Windows download version here:
http://gnuwin32.sourceforge.net/packages/openssl.htm
Documentation here:
http://www.openssl.org/docs/
If you ever plan to do EFS (encrypted file system) you must take time to really understand it. Period. There are a lot of caveats. You can search my previous posts for some help there, and read this:
http://technet.microsoft.com/en-us/library/cc162806.aspx
EFS is good for individual file encryption.
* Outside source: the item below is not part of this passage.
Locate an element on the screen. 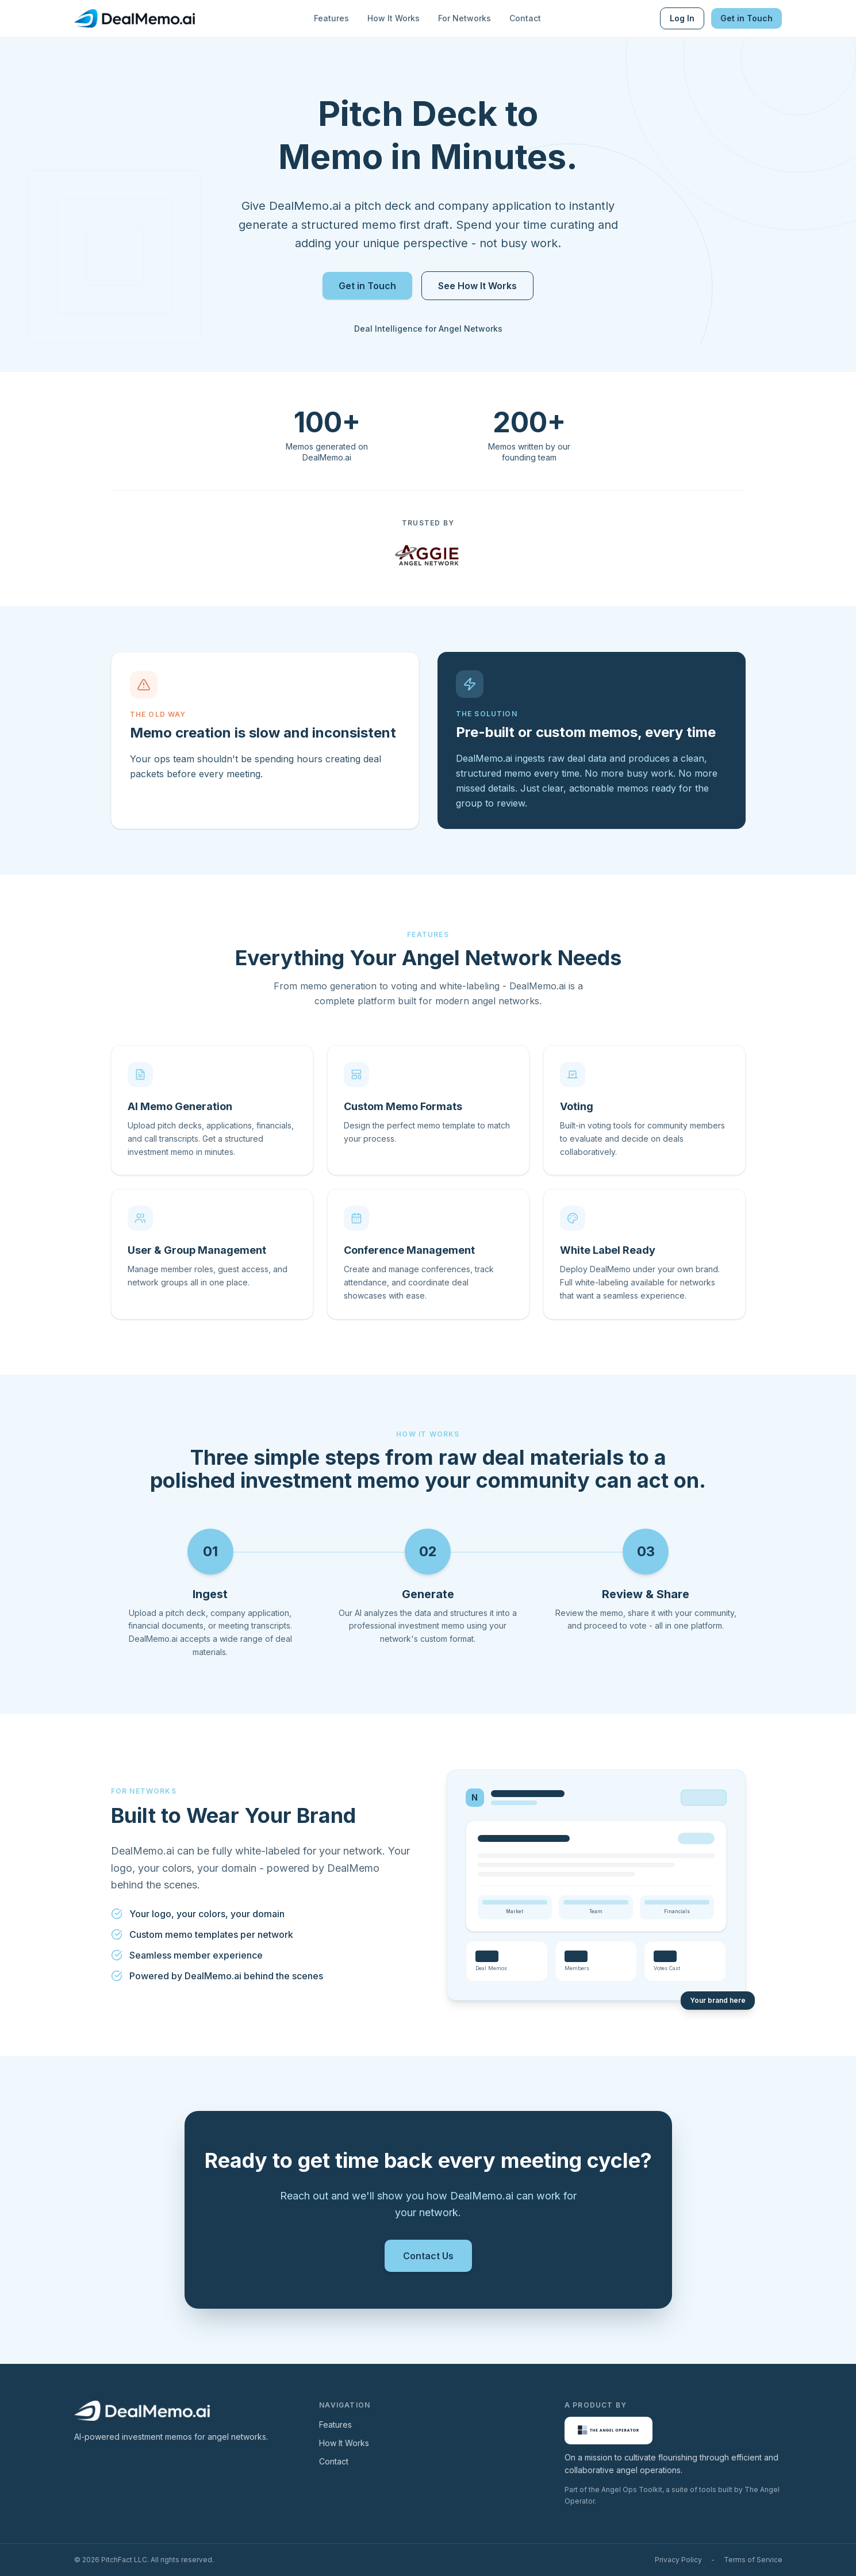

If you are looking for whole-disk encryption (e.g. for laptops), then consider something else like BitLocker (Vista) or some other products like WinMagic or TrueCrypt. Again, read up on the product so you understand how to recover.
Also a side note for DC certs (Domain controller Authentication and Directory Email Replication) - these are normally good for 1 year and will renew 6 weeks ahead of time. After a DC renews its cert, you must reboot the DC before the old one expires so it stops using the older cert from cache.
If you get event ID 13 from DC autorenewal, you may need to add the DC group for each domain to the CERTSRV_DCOM_ACCESS group - this is a local group on the sub CA box unless you installed the CA on a DC, then it is an AD group. Hopefully you didn't install on a DC as that is a bad thing down the road.
ASKER
This is all good information, but I only get to the point where I have installed the certification in the sub CA, and the sub Ca tells me that the certification chain can not be verified and that the revocation server is offline. Looks like the files for the CDP and AIA are where they are specified, but cant say I fully understand these options.
ASKER
Seems like my certEnroll files were not in the path of the AIA and CDP locations, like I thought. So your comprehensive guide/solution was correct.
If the sub CA tells you that the revocation server is offline, then your root CRL is not where it needs to be (the CDP locations) - or your sub CA cannot access any of the CDP locations to access the CRL. This is normally a TCP port 80 call (regular http: traffic) to a web server. If you have the CA in a DMZ, etc. where it cannot access other sites, you may need to add another CDP to the root for a local file path and then copy the root CRL to that location on the sub CA.
(would need to re-issue the sub CA cert for it to be updated with the new CDP from the root...)
Repeat for the AIA only copy the root's server cert to these locations.
Alternatively, you can also view the properties of the sub CA cert (not the root) on the details tab and look for the CRL Distribution Point and Authority Information Access - these will be a little more human readable than the %1 format that you will find in the CA entries by default.
Make sure you do the same with your sub CA when it comes to issuing certs from it.